Eperythrozoon

Scientific classification
- Domain: Bacteria
- Kingdom: Bacillati
- Phylum: Mycoplasmatota
- Class: Mollicutes
- Order: Mycoplasmoidales
- Family: Mycoplasmoidaceae
- Genus: Eperythrozoon Schilling 1928 (Approved Lists 1980)
- Synonyms: Heterotypic Haemobartonella Tyzzer and Weinman 1939 (Approved Lists 1980);

= Eperythrozoon =

Genus of bacteria

Eperythrozoon is a genus of bacteria in the family Mycoplasmoidaceae. Members of this family live inside red blood cells and are largely unculturable. As a result, many species are Candidatus. Under the old understanding of this genus as a phylogenetically divergent group under Mycoplasma, the included bacteria are also known as hemoplasmas or hemotrophic mycoplasmas.

== Taxonomy ==
The members of this genus have variously been named under Eperythrozoon, Haemobartonella (before that, Bartonella), and Mycoplasma. When they were under Mycoplasma, most species had a specific epithet starting with hemo or haemo (meaning "blood"), giving them the informal name "hemoplasmas" or "hemotrophic mycoplasmas". The merge into Mycoplasma is now known to be misguided and resulted in a polyphyletic Mycoplasma. The current circumscription of the genus is by Gupta et al. (2018).

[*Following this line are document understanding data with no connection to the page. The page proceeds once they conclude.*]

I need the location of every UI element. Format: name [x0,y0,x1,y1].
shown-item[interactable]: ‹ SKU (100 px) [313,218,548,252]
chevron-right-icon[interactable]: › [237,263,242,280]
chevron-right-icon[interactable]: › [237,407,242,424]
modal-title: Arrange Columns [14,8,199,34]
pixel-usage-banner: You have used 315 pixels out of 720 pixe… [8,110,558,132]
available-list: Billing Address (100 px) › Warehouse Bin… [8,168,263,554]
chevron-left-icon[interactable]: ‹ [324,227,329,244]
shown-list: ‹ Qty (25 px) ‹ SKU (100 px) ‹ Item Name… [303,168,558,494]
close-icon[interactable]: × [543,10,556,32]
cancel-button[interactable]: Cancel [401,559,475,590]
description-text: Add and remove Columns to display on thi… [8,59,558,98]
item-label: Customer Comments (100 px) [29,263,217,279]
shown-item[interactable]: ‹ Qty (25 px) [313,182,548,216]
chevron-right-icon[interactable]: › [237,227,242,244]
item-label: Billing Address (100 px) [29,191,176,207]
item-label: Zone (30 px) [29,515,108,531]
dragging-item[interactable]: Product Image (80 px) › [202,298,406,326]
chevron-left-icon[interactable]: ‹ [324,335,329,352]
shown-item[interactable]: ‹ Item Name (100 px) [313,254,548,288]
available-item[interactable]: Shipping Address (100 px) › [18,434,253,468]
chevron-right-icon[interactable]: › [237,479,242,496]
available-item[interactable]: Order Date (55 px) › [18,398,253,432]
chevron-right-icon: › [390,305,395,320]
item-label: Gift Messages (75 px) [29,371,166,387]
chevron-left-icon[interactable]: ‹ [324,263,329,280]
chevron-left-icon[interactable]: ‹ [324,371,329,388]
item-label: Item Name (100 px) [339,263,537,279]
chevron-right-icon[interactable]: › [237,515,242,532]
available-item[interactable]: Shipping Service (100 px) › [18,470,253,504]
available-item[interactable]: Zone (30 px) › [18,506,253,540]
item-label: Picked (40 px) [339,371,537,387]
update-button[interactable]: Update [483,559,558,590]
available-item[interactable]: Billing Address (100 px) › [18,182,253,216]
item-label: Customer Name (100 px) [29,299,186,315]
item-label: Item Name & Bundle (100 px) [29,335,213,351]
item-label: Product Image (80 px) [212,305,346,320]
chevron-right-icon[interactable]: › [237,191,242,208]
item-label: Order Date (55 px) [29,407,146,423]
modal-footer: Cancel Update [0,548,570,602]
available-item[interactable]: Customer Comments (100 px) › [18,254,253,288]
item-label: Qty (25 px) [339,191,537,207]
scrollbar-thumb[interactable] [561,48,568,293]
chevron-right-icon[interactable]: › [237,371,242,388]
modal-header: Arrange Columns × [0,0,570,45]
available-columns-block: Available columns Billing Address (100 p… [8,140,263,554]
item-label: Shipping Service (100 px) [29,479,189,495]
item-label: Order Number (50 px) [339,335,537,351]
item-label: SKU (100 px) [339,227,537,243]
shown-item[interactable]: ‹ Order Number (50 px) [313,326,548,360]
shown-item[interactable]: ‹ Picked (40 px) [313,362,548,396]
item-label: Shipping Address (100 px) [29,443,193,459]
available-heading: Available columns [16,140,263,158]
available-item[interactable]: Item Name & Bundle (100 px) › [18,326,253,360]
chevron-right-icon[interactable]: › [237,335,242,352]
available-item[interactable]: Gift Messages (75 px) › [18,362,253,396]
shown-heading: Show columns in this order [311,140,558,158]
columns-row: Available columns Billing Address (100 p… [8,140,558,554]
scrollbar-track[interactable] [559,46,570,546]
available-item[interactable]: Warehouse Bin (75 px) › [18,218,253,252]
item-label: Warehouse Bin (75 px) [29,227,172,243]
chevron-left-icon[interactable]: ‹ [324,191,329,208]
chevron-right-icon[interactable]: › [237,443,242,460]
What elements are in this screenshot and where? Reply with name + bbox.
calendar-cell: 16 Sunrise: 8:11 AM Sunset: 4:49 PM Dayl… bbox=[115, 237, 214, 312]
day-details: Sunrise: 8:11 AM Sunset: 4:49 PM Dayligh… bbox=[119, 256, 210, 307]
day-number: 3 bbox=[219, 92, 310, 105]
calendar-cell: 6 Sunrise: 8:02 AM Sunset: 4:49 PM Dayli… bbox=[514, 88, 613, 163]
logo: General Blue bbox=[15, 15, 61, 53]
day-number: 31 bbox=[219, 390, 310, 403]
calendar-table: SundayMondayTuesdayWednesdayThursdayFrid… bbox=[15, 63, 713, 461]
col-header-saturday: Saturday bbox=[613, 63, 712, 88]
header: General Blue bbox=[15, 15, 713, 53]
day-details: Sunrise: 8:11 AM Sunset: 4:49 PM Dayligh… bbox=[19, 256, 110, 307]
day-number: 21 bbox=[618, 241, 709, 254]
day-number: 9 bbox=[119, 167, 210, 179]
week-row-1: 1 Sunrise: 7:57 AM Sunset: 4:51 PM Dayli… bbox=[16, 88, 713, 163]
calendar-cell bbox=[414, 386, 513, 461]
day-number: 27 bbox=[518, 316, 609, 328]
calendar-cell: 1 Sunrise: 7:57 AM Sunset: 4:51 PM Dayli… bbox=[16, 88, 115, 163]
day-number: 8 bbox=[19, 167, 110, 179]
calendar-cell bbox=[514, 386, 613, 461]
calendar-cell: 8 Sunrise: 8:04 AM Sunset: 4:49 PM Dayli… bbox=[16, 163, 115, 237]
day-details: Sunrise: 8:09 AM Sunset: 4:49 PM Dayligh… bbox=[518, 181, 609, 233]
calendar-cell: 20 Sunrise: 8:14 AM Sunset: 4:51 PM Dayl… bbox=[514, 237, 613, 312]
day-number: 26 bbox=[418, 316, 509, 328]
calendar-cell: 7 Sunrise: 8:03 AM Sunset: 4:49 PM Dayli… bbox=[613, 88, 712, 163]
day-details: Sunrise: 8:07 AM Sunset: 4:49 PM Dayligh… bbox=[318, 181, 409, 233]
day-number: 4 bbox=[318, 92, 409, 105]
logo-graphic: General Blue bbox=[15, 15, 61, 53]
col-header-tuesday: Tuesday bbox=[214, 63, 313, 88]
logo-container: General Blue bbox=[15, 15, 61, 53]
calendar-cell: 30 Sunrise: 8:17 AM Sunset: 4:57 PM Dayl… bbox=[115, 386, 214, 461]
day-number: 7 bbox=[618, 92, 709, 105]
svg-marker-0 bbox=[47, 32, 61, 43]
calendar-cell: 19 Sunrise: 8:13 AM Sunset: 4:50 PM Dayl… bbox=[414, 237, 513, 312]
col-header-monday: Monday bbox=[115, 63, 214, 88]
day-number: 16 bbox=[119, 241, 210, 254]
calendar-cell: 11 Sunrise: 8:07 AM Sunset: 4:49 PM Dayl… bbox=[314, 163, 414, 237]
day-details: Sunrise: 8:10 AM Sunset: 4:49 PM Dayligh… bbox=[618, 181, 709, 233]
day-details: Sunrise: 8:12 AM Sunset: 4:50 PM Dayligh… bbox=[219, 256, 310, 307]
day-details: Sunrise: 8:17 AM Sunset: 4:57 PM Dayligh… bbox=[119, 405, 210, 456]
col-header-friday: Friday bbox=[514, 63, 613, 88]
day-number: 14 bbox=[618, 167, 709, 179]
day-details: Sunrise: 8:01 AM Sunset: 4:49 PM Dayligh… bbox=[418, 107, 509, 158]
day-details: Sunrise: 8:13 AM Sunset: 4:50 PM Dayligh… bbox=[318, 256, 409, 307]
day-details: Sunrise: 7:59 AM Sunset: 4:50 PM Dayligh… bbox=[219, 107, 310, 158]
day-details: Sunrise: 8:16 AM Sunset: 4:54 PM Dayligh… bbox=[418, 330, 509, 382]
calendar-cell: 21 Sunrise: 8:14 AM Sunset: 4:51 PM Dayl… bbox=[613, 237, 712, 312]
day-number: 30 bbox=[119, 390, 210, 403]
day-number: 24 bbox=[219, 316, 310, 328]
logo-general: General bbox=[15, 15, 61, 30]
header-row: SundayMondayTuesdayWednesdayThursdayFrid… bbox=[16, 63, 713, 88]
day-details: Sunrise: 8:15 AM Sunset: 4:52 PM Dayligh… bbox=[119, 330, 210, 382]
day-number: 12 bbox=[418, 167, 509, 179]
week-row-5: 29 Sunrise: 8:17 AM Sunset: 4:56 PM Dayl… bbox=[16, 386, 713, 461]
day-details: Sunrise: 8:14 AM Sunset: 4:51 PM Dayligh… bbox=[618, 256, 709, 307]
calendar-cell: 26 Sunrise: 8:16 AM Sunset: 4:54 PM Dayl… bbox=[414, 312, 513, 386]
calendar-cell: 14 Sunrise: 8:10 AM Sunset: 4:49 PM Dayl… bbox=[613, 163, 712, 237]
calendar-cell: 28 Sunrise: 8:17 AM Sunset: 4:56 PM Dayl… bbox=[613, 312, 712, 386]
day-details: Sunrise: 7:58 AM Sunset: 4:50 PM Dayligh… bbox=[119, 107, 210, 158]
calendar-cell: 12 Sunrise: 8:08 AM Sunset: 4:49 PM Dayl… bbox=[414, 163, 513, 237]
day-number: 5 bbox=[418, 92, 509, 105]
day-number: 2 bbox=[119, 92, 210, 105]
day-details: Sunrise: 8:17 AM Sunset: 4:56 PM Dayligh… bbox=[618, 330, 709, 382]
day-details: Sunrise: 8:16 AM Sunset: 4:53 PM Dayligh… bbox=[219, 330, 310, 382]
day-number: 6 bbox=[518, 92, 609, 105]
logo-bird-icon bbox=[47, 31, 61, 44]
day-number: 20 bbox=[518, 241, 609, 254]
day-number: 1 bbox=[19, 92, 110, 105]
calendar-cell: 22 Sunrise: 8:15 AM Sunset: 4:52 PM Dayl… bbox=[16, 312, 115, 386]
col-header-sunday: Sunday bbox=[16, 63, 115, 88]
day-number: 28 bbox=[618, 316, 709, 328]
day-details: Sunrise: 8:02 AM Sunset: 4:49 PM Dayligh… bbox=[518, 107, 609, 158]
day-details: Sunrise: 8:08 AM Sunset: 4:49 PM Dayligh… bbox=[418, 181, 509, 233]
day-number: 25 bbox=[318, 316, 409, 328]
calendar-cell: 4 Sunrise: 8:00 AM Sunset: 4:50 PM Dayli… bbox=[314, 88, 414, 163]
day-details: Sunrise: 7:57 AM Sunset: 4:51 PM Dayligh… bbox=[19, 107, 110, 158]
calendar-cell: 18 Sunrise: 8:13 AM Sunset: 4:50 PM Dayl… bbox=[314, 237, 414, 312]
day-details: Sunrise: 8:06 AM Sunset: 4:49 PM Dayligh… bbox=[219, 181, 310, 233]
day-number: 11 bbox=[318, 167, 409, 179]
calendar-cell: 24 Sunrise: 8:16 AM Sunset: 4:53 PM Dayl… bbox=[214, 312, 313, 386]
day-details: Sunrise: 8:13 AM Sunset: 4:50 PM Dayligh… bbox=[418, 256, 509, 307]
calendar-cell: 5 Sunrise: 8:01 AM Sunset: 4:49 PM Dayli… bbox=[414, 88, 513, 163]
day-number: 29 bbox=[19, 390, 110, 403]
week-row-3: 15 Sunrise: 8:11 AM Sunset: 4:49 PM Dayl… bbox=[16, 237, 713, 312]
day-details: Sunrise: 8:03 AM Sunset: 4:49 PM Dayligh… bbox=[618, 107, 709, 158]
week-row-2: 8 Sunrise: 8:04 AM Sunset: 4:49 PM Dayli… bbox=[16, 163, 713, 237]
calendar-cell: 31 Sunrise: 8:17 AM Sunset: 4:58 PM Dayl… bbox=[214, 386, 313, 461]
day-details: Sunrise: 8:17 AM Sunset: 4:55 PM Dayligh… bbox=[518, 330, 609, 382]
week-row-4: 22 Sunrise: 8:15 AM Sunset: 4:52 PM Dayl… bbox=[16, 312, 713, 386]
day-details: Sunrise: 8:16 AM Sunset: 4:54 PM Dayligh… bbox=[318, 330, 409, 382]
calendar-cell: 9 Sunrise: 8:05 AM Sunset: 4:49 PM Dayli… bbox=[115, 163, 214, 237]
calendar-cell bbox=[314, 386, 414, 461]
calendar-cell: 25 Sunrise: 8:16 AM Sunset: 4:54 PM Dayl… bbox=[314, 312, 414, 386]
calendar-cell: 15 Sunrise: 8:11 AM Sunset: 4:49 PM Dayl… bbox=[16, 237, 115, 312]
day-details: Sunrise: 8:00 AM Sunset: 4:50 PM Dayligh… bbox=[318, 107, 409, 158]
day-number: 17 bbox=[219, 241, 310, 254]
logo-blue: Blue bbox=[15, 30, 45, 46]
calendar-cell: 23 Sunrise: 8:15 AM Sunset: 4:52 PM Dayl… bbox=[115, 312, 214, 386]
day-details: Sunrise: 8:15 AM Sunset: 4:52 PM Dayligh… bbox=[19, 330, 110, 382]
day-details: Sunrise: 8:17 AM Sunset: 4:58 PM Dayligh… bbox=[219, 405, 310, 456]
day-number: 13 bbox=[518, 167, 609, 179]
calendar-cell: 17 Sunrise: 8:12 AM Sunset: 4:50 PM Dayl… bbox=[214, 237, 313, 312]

According to LPSN, several renames in Gupta et al. (2018) have not yet been made valid or pro-valid. This article nevertheless uses these names because they imply a monophyletic Mycoplasma. For more background on resistance to renaming medically-important bacteria, see Bacterial taxonomy.

Species include:
- "E. canis"
- E. coccoides - type species
- "Candidatus E. haematobovis"
- "Candidatus E. haematolamae"
- "Candidatus E. haematominutum"
- "Candidatus E. haemobos"
- "Candidatus E. haemolamae"
- "Candidatus E. haemominutum"
- "E. muris"
- E. ovis
- E. parvum S
- E. suis
- E. wenyonii

Additional possible members can be found in Mycoplasma § Unassigned species. Several hemotrophic species published after 2018 were named under Mycoplasma despite the 2018 change.

== Clinical relevance ==
Eperythrozoon infection can cause fever, hemolytic anemia, and jaundice in infected animals (domestic, wild, and humans).

=== Domestic animals ===
Eperythrozoon is a major pathogen of domestic animals. The specific epithets in this genus are, in fact, mostly named after the animal the species is discovered in. Diagnosis is by blood smear microscopy or the more sensitive PCR. Treatment is by tetracyclines, similar to other Mollicutes.

=== Humans ===
Eperythrozoon ovis and Eperythrozoon parvum have been implicated in human infections. It is believed to spread by contact with animals or arthropods, but cases have been reported without extensive contact. Diagnosis is by blood smear microscopy or PCR. Definite identification of the species responsible can be achieved through gene sequencing.

"Ca. Mycoplasma haemohominis", as the name suggests, is originally found in a human. A case report describes identification of the bacterium and its quinolone antibiotic resistance mutation through genome sequencing. The patient was treated successfully with moxifloxacin and minocycline combination.

== Phylogeny ==
For now, consult Gupta et al. (2018). Trees extracted from 'The All-Species Living Tree' Project (16S ribosomal RNA) and GTDB (120 marker genes) will be included in the article at a later date.